Data for this exercise:
::::
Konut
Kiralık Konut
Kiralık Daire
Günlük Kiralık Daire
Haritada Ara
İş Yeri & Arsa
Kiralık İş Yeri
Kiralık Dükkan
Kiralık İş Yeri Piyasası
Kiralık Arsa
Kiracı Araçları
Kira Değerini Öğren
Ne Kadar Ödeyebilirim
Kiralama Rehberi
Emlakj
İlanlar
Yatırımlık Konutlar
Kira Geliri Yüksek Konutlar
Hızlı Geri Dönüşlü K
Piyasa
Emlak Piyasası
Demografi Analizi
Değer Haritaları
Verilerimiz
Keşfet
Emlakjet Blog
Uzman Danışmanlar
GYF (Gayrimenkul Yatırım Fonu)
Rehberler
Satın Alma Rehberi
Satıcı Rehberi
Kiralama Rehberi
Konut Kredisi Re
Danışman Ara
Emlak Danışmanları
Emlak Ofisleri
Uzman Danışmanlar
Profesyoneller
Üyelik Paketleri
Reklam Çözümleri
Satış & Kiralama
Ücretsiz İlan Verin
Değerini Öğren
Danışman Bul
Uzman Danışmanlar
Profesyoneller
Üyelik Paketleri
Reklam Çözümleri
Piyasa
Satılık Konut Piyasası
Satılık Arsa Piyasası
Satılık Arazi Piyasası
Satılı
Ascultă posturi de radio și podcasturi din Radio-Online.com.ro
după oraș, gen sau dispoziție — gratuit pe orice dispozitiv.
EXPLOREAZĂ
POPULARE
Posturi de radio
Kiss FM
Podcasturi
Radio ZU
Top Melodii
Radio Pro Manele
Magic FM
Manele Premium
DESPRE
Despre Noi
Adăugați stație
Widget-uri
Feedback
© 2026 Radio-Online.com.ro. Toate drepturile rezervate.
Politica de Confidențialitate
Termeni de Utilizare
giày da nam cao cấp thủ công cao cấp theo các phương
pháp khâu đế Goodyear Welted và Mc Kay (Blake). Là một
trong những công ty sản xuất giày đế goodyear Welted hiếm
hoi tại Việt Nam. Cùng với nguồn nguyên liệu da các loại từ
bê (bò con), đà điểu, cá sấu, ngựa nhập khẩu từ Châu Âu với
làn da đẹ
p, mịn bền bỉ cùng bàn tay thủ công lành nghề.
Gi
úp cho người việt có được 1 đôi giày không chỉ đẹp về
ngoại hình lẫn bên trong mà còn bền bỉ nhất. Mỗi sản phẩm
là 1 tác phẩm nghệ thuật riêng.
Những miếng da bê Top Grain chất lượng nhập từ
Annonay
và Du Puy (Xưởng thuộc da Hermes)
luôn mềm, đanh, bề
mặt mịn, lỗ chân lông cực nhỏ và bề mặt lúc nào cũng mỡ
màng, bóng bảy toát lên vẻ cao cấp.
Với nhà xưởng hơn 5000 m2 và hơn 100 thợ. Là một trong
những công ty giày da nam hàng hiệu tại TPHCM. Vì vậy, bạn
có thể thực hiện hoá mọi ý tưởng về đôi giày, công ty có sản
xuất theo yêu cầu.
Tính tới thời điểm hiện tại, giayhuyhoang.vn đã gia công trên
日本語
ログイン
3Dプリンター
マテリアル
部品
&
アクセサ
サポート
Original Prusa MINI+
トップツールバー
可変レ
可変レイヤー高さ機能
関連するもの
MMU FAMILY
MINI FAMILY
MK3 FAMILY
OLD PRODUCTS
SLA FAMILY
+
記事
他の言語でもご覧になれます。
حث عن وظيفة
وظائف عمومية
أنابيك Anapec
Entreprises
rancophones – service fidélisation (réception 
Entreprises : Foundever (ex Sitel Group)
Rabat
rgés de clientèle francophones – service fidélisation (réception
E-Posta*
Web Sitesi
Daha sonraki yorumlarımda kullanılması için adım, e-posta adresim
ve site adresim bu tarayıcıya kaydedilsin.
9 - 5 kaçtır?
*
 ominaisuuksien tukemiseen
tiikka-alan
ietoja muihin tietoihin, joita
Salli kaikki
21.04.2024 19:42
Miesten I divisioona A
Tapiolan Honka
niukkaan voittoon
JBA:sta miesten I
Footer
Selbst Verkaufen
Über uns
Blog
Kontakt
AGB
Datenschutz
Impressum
::::
Repeat exactly the lines above, starting with the first line of the records and finishing with the line holding "Yatırımlık Konutlar". Add no other line.

Konut
Kiralık Konut
Kiralık Daire
Günlük Kiralık Daire
Haritada Ara
İş Yeri & Arsa
Kiralık İş Yeri
Kiralık Dükkan
Kiralık İş Yeri Piyasası
Kiralık Arsa
Kiracı Araçları
Kira Değerini Öğren
Ne Kadar Ödeyebilirim
Kiralama Rehberi
Emlakj
İlanlar
Yatırımlık Konutlar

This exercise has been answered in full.